I could sit here and try to find one word that adequately sums up this past year, but I think that in and of itself would take a whole year. 2018 was full. It was full of so many moments that made me sit back and think to myself, “I can’t believe this is really my life” in the best possible way. It was filled with many trips to the mountains to hike and forget about reality for a while. Many evenings were spent watching the sunset with friends, many deep & meaningful conversations were had over coffee, many football games were attended, and many trips to Klines for ice cream were taken. 2018 entailed many runs around downtown Hburg and also entailed running my very first ‘official’ 5k (hopefully next year will be my very first half marathon). I turned 21 in 2018 which was exciting, & while I do enjoy an occasional glass of wine or a bold rock cider, I discovered I find little to no enjoyment in drinking & just recently also discovered that red wine makes my chest break out in hives (lol). This past year my love for studying psychology grew and a desire to do more with psych began stirring up within me – I realized that undergrad will probably not be the last time I study or pursue psychology, and while I am still discerning how that will fit into my call to ministry, it’s exciting. This year I fell deeper in love with my university, more than I ever thought would be possible, and while I am not at all ready to graduate from there, I rest and find joy in knowing I’ll always be a duke!
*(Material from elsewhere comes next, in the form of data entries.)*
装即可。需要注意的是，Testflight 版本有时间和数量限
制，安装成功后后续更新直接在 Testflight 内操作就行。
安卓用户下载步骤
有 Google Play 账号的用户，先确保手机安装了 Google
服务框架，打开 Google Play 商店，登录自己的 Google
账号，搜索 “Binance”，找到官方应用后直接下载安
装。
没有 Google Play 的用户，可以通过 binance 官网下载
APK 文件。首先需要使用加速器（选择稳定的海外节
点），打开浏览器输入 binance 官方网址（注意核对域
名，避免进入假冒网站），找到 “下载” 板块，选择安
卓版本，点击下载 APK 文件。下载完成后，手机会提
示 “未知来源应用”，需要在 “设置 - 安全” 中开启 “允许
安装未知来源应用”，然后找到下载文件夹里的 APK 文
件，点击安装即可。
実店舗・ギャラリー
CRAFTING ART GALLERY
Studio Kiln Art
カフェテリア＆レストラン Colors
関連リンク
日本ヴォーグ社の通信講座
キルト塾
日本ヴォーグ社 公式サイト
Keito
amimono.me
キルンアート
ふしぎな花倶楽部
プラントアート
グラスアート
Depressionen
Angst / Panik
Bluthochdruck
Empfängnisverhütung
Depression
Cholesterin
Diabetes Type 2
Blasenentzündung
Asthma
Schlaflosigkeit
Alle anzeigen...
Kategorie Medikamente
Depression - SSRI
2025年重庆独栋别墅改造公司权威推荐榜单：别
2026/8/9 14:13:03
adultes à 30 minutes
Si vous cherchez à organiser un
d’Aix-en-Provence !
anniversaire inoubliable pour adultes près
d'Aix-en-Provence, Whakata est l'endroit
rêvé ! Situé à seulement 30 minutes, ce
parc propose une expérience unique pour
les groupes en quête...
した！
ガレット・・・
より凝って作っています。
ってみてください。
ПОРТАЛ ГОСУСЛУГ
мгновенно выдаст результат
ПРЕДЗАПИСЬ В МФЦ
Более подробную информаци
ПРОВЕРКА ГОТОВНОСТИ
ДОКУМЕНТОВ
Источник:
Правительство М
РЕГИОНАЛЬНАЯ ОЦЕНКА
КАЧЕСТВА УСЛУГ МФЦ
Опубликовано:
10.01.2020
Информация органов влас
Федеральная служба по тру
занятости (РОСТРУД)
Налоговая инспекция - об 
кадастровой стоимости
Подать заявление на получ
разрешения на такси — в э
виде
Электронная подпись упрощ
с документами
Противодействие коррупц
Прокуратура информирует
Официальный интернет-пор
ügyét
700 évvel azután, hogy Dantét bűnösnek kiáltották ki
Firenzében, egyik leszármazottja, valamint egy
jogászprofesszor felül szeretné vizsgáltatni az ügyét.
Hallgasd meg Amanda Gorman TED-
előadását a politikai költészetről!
This year I got to live / am still living with the greatest group of gals who are the absolute sweetest and so wonderful to me – I do not know what I’ve done to deserve the light that they bring into my life each day. This year I preached only eight Sunday’s, but every single one was a joy. I took a bit of a break from preaching to be able to fully entrench myself in being a student. I also pursued ministry opportunities that I had never pursued before, including being a minister in residence at a summer camp for a week and going on my very first international mission trip. This year I visited seminaries, applied to seminaries, was accepted to seminaries, and am currently discerning where God wants me attending seminary in the fall of 2019.

If I had to choose my favorite part of 2018, I would without hesitation choose getting to go to Cuba & serve with the greatest team members on my very first international mission trip. If you had told me a year ago that I would not only be going out of the country on a mission trip but would also preach a sermon in another country, I would have (without a doubt) laughed right in your face. I never imagined myself doing that. But it happened in 2018, and I’ll treasure it forever. I met the most beautiful people in Cuba, whose friendships I’ll cherish always, and built relationships with our team members that I will always be grateful for. I definitely want to go back (I was ready to go back the moment I stepped foot in the Atlanta airport) and I am convinced I will go back one day. Until then, I’ll never quit reflecting on how beautiful of a trip it was.

2018 was definitely not free of trials. Ruth, AKA, my adopted grandma from church passed away after a slow process of health deterioration following a stroke she had a while way. She is with Jesus now, and seeing as she spent her whole life serving him, preaching of him, and loving like him, it brings me and everyone who loved her great comfort knowing she’s in his arms now & forever. This year I watched my grandpa suffer from dementia, his mental and physical state decline, along with his ability to speak & communicate effectively. This year for a period of time, for the first time in my life, my love for ministry seemed to be overshadowed by hurt and frustration that I faced within the church. This happened for a variety of reasons & I’m not going to write about at this time but if you ask me I’ll tell you. It was all just lessons learned, and truthfully I love the church even more now and believe I needed/need to see the ugly sides of ministry, from all angles, in order to appreciate to the fullest the beauty of & ministry in the Church. 2018 entailed some personal challenges as well, which I’m sure many of you can relate to. I am open about being in recovery, but not as open during the rocky parts of it – this year recovery was rocky, but I am okay & fighting, and I don’t plan on stopping anytime soon. To all people in recovery from anything right now, I am rooting for you as we enter into a brand new year! We got this!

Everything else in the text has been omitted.